The Arctic is warming significantly faster than current climate models account for, fueling extreme heat and the abrupt disappearance of sea ice across the region, a new study by the University of Copenhagen has said.
The latest study says that temperatures rose by 1 degree Celsius every decade over the past 40 years in the Arctic Ocean between Russia, Canada and Europe. In areas between Russia and Norway, temperatures increased by 1.5 degrees every decade over the past 40 years.
“We have been clearly underestimating the rate of temperature increases in the atmosphere nearest to the sea level,” said University of Copenhagen professor Jens Hesselbjerg Christensen, one of the study’s researchers.
That increase, he said, “has ultimately caused sea ice to disappear faster than we had anticipated.”

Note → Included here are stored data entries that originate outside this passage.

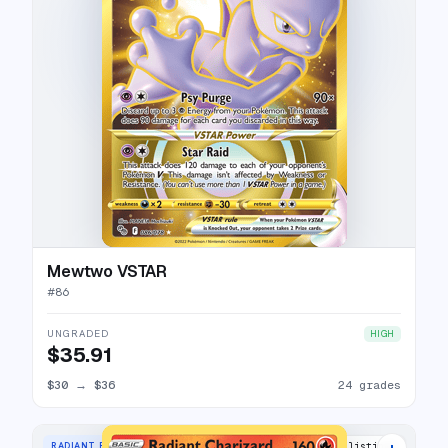
Mewtwo VSTAR
#
86
UNGRADED
HIGH
$35.91
$30
→
$36
24 grades
+
RADIANT RARE
39 listings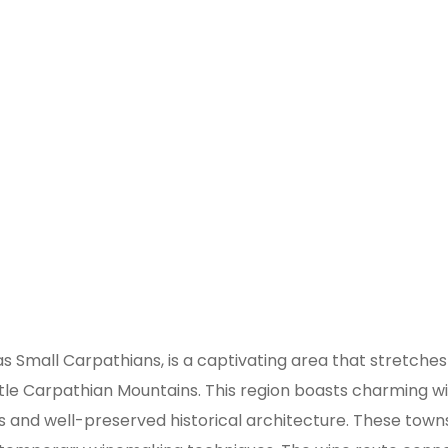
e Region of Slovakia
 as Small Carpathians, is a captivating area that stretch
ttle Carpathian Mountains. This region boasts charming w
s and well-preserved historical architecture. These towns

Arctic sea ice recovery slowed to record levels in 2019 — the second-hottest year on Earth — after bottoming out that summer, according to research.
Previous studies have said that the Arctic has warmed by 0.75 degrees Celsius in the past decade. Those studies predicted the total disappearance of ice in the Arctic Ocean within 20 years.
“Changes are occurring so rapidly during the summer months that sea ice is likely to disappear faster than most climate models have ever predicted,” Christensen said in the latest study.
Russia is warming 2.5 times faster than the rest of the world due to its vast Arctic territories.
The Russian Arctic set “fantastical” heat records in June due to climate change, with abnormal tundra fires and rapid permafrost melt seen across the region, the head of Russia's weather service has said.